Your assignment: Gather every line below where "them" appears.

────────

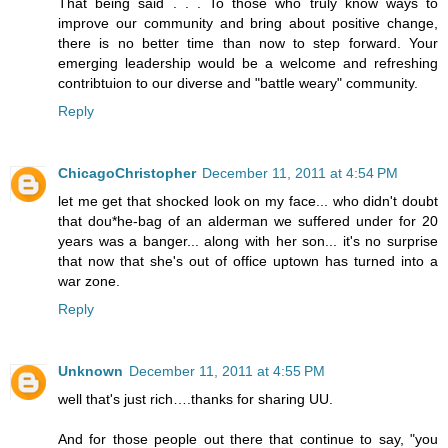
That being said . . . To those who truly know ways to
improve our community and bring about positive change,
there is no better time than now to step forward. Your
emerging leadership would be a welcome and refreshing
contribtuion to our diverse and "battle weary" community.
Reply
ChicagoChristopher
December 11, 2011 at 4:54 PM
let me get that shocked look on my face... who didn't doubt
that dou*he-bag of an alderman we suffered under for 20
years was a banger... along with her son... it's no surprise
that now that she's out of office uptown has turned into a
war zone.
Reply
Unknown
December 11, 2011 at 4:55 PM
well that's just rich….thanks for sharing UU.
And for those people out there that continue to say, "you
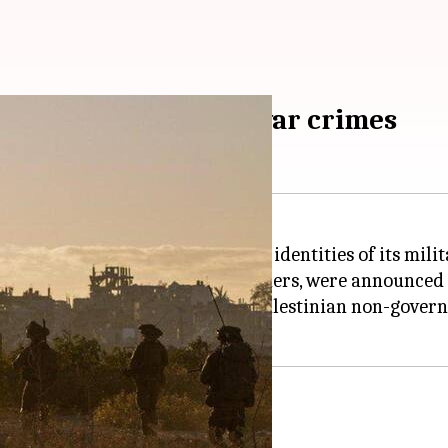
ities amid probe into war crimes
media guidelines to protect the identities of its mili
s of most active and reserve soldiers, were announce
accused of war crimes by a pro-Palestinian non-gover
rimes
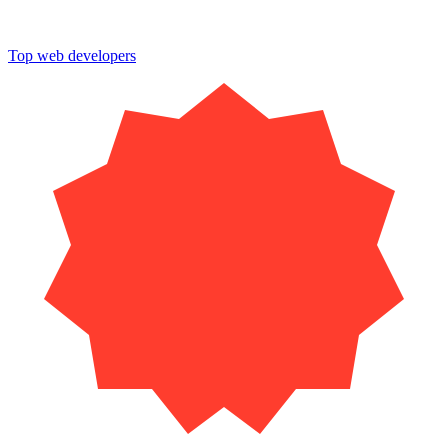
Top web developers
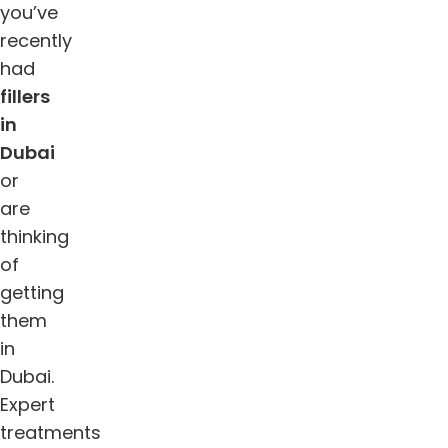
you’ve
recently
had
fillers
in
Dubai
or
are
thinking
of
getting
them
in
Dubai.
Expert
treatments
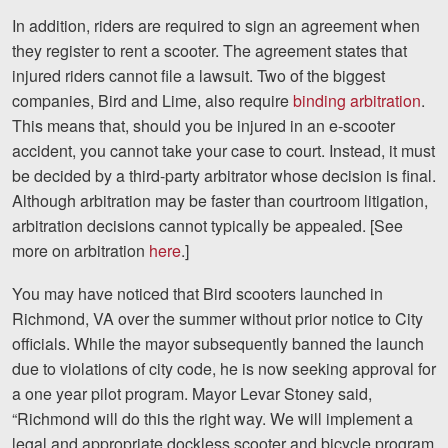
Facebook
Twitter
LinkedIn
YouTube
Instagram
In addition, riders are required to sign an agreement when
they register to rent a scooter. The agreement states that
injured riders cannot file a lawsuit. Two of the biggest
companies, Bird and Lime, also require
binding arbitration
.
This means that, should you be injured in an e-scooter
accident, you cannot take your case to court. Instead, it must
be decided by a third-party arbitrator whose decision is final.
Although arbitration may be faster than courtroom litigation,
arbitration decisions cannot typically be appealed. [See
more on arbitration
here
.]
You may have noticed that Bird scooters launched in
Richmond, VA over the summer without prior notice to City
officials. While the mayor subsequently banned the launch
due to violations of city code, he is now seeking approval for
a one year pilot program. Mayor Levar Stoney said,
“Richmond will do this the right way. We will implement a
legal and appropriate dockless scooter and bicycle program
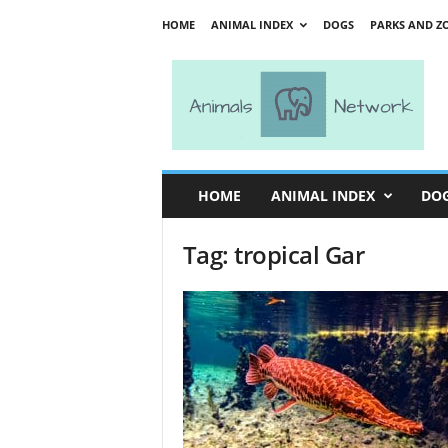
HOME
ANIMAL INDEX
DOGS
PARKS AND Z
A
n
i
m
a
l
s
HOME
ANIMAL INDEX
DO
N
e
Tag: tropical Gar
t
w
o
r
k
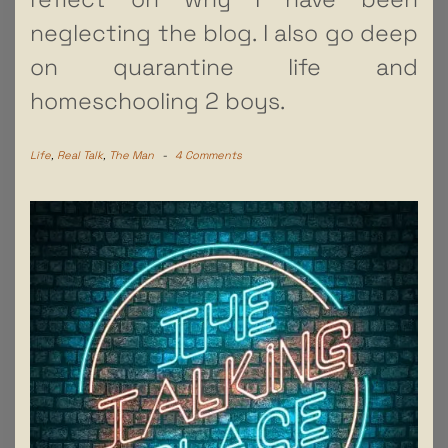
neglecting the blog. I also go deep
on quarantine life and
homeschooling 2 boys.
Life
,
Real Talk
,
The Man
-
4 Comments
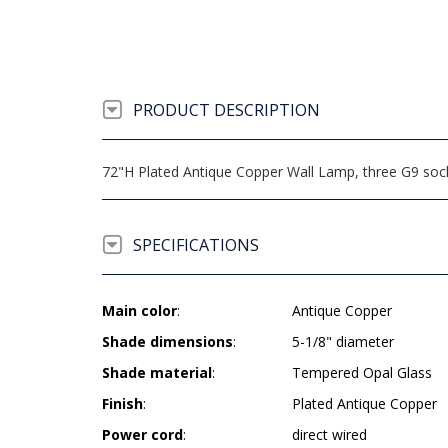
PRODUCT DESCRIPTION
72"H Plated Antique Copper Wall Lamp, three G9 socke
SPECIFICATIONS
Main color
:
Antique Copper
Shade dimensions
:
5-1/8" diameter
Shade material
:
Tempered Opal Glass
Finish
:
Plated Antique Copper
Power cord
:
direct wired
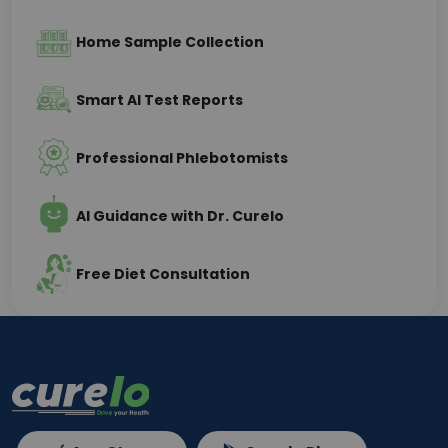
Home Sample Collection
Smart AI Test Reports
Professional Phlebotomists
AI Guidance with Dr. Curelo
Free Diet Consultation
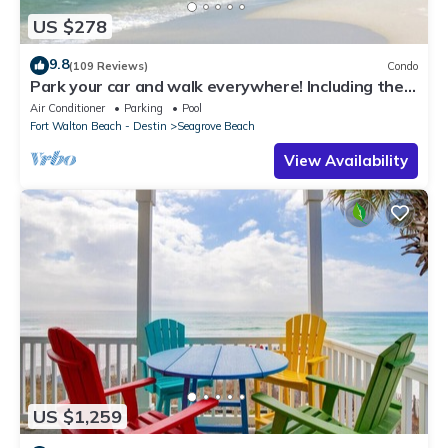
US $278
9.8
(109 Reviews)
Condo
Park your car and walk everywhere! Including the
new beach access!
Air Conditioner
Parking
Pool
Fort Walton Beach - Destin
Seagrove Beach
View Availability
US $1,259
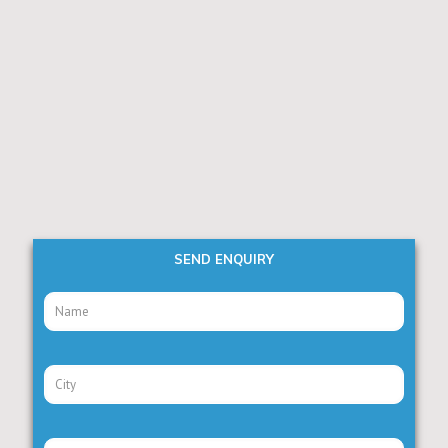
SEND ENQUIRY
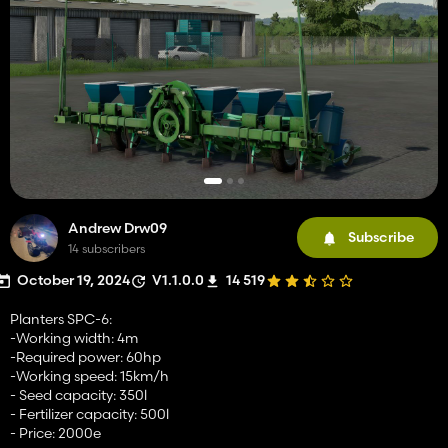
Andrew Drw09
Subscribe
14 subscribers
October 19, 2024
V1.1.0.0
14 519
Planters SPC-6:
-Working width: 4m
-Required power: 60hp
-Working speed: 15km/h
- Seed capacity: 350l
- Fertilizer capacity: 500l
- Price: 2000e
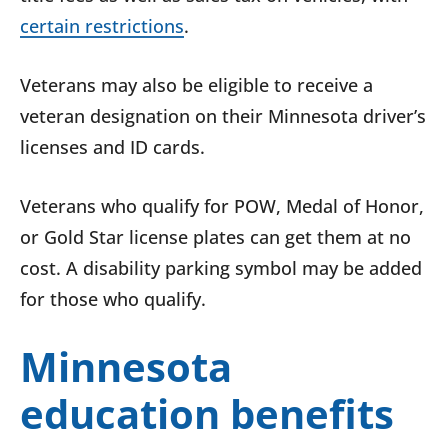
certain restrictions
.
Veterans may also be eligible to receive a
veteran designation on their Minnesota driver’s
licenses and ID cards.
Veterans who qualify for POW, Medal of Honor,
or Gold Star license plates can get them at no
cost. A disability parking symbol may be added
for those who qualify.
Minnesota
education benefits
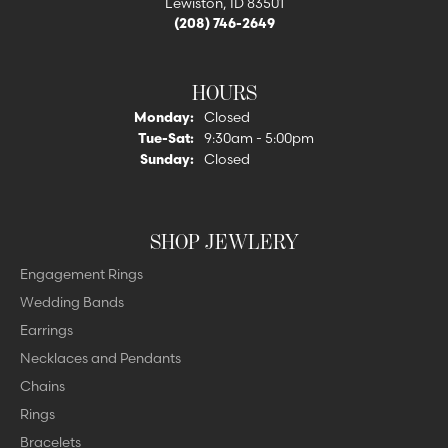
Lewiston, ID 83501
(208) 746-2649
HOURS
Monday:
Closed
Tuesday - Saturday:
Tue-Sat:
9:30am - 5:00pm
Sunday:
Closed
SHOP JEWLERY
Engagement Rings
Wedding Bands
Earrings
Necklaces and Pendants
Chains
Rings
Bracelets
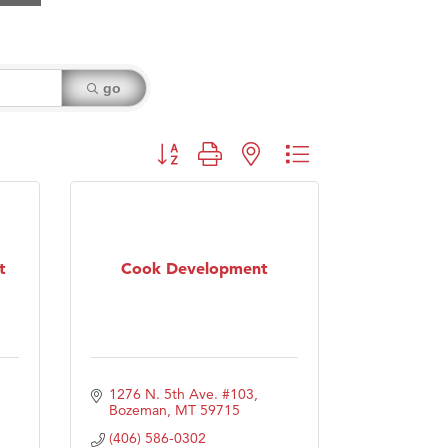
go
Button group with nested dropdown
t
Cook Development
1276 N. 5th Ave. #103
Bozeman
MT
59715
(406) 586-0302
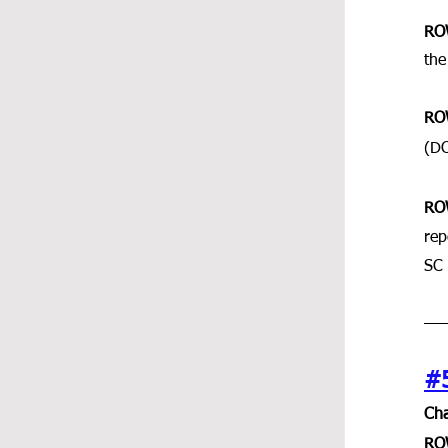
RO
the
RO
(DC
RO
rep
SC 
#
Cha
RO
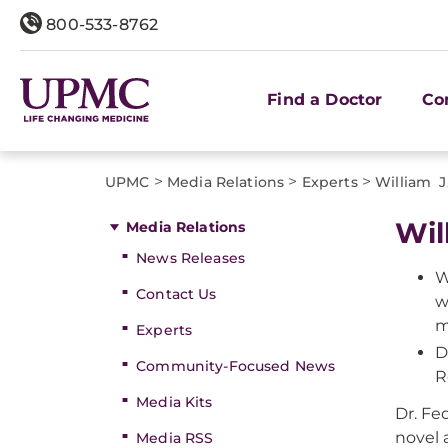
800-533-8762
Find a Doctor
Co
>
>
>
UPMC
Media Relations
Experts
William J
Wil
Media Relations
News Releases
W
Contact Us
w
m
Experts
D
Community-Focused News
R
Media Kits
Dr. Fe
novel 
Media RSS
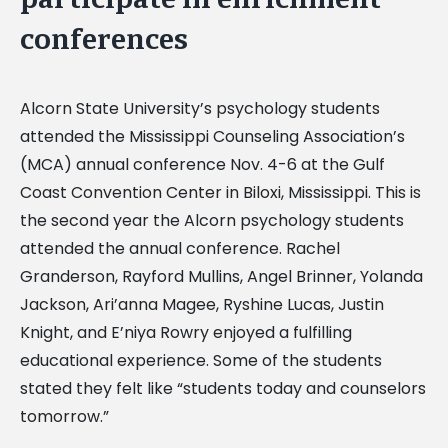
conferences
Alcorn State University’s psychology students
attended the Mississippi Counseling Association’s
(MCA) annual conference Nov. 4-6 at the Gulf
Coast Convention Center in Biloxi, Mississippi. This is
the second year the Alcorn psychology students
attended the annual conference. Rachel
Granderson, Rayford Mullins, Angel Brinner, Yolanda
Jackson, Ari’anna Magee, Ryshine Lucas, Justin
Knight, and E’niya Rowry enjoyed a fulfilling
educational experience. Some of the students
stated they felt like “students today and counselors
tomorrow.”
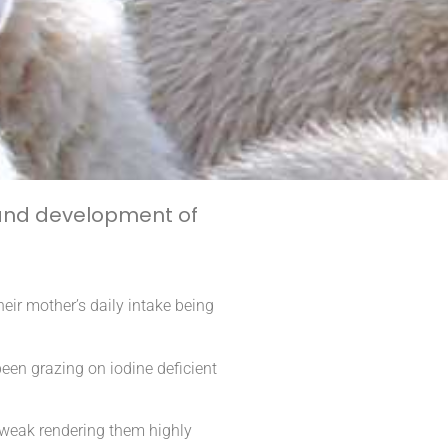
 and development of
eir mother’s daily intake being
een grazing on iodine deficient
 weak rendering them highly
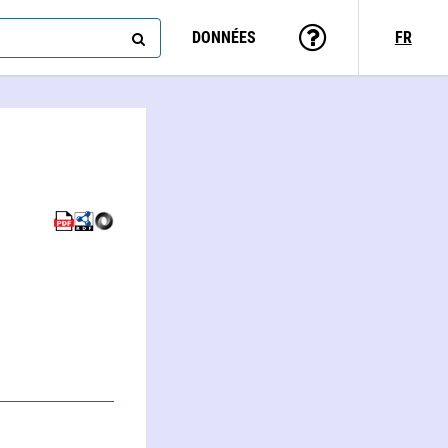
DONNÉES
FR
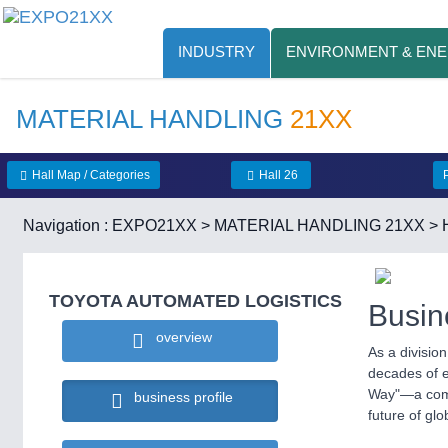
INDUSTRY
ENVIRONMENT & EN
MATERIAL HANDLING
21XX
Hall Map / Categories
Hall 26
Navigation :
EXPO21XX
>
MATERIAL HANDLING 21XX
>
TOYOTA AUTOMATED LOGISTICS
Busin
overview
As a divisio
decades of ex
Way"—a commi
business profile
future of glo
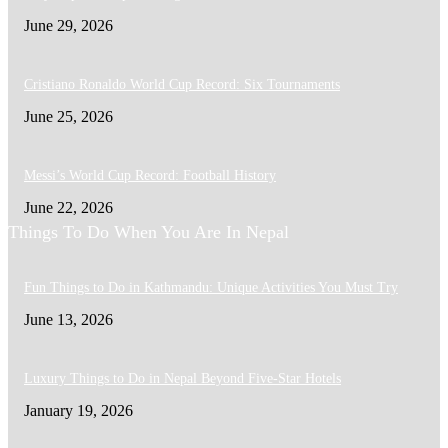
June 29, 2026
Cristiano Ronaldo World Cup Record: Six Tournaments
June 25, 2026
Messi’s World Cup Record: Football History
June 22, 2026
Things To Do When You Are In Nepal
Fun Things to Do in Kathmandu: Unique Activities You Must Try
June 13, 2026
Luxury Things to Do in Nepal Beyond Five-Star Hotels
January 19, 2026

────────

Solution:
them
or Gold Star license plates can get them at no
 weak rendering them highly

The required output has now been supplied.